Their eyes darted around, unsure what to do, as she marched past unmolested. Timothy ran after her. “I will help you!”
She smiled at him, and when he offered to take the pails she handed them over. She used the outhouse, then proceeded past the fields. She could see that many of the fences were down, the rails gone, and the millpond was dry, its rock dam pulled apart. Tears came to her eyes. Timothy and the other Christians had done so well with their farming and raising of cattle, but the heathens had begun to destroy their crops. It was not just men like James egging them on; the papists had set up their own missions, and they never ceased to tell the natives that Protestants would lead them straight to Hell.
Since Dr. Whitman had guided the first large wagon train, two years ago, more settlers had arrived every year. Timothy had told her the Cayuse planned to turn back the settlers this year. When Dr. Whitman went to warn them, then led all 3,000 of them through Cayuse lands with their guns loaded, the Cayuse had seethed with anger. Their leaders were convinced the doctor was bringing settlers to take away their lands, and there was much talk of killing him. All this news had spread rapidly through Nez Perce lands. She and Henry had not yet talked of leaving, but she knew they were both contemplating it.

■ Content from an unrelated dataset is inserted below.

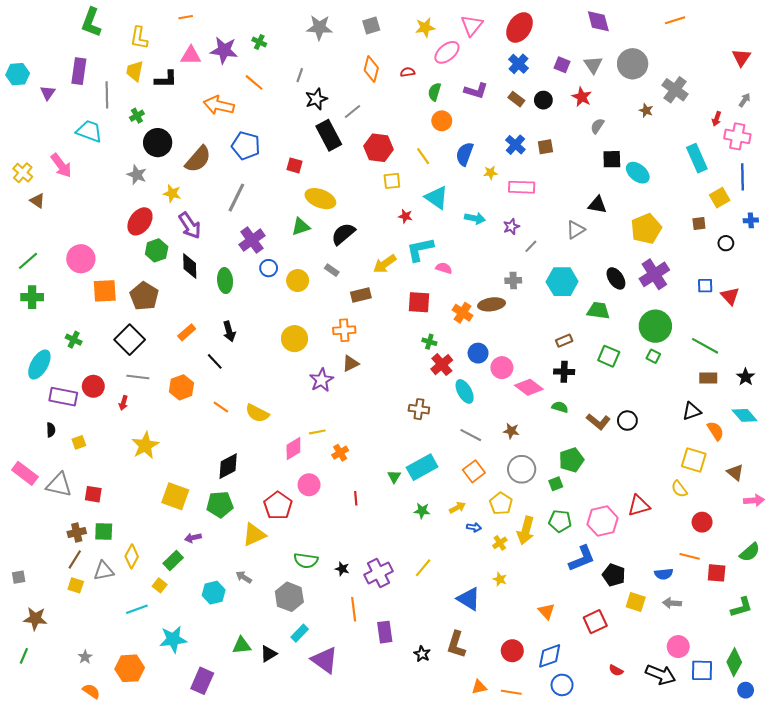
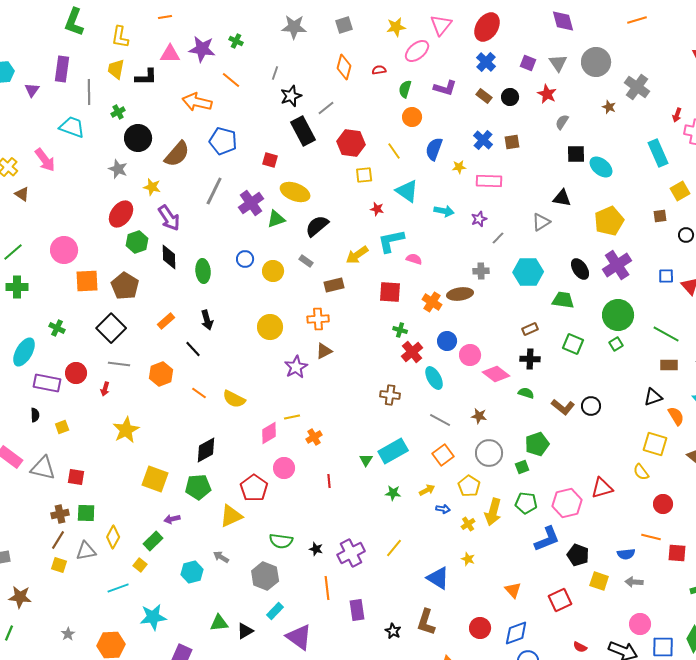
purple cross: (252, 240) -> (251, 203), moved
green square: (653, 356) -> (616, 344), turned 32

Reaching the pasture where the cows grazed, she set the stool down next to the brindle heifer and sat upon it, smelled the rich scent of cow manure. The heifer took one step, shifted its weight away, but she stroked its side. She placed the first milk bucket under the heifer’s teats, leaned her forehead against the side of its massive belly, and began to work them.
Hot milk streamed into the bucket. “Perhaps if you asked William Craig for help,” Timothy said, “he could convince these men to leave your home.”
Eliza knew her husband would object—he despised Craig. The man had gone to Oregon City last summer to make a claim on their mission lands. “You think they would listen?”
“I cannot be sure. But I believe they would.”
Timothy was her most trusted friend; when he said the Indians would do something, he was usually right. Among all of them, he seemed best able to bridge the gap between their worlds. “Then we shall try it,” she said. “We do not have an abundance of options.”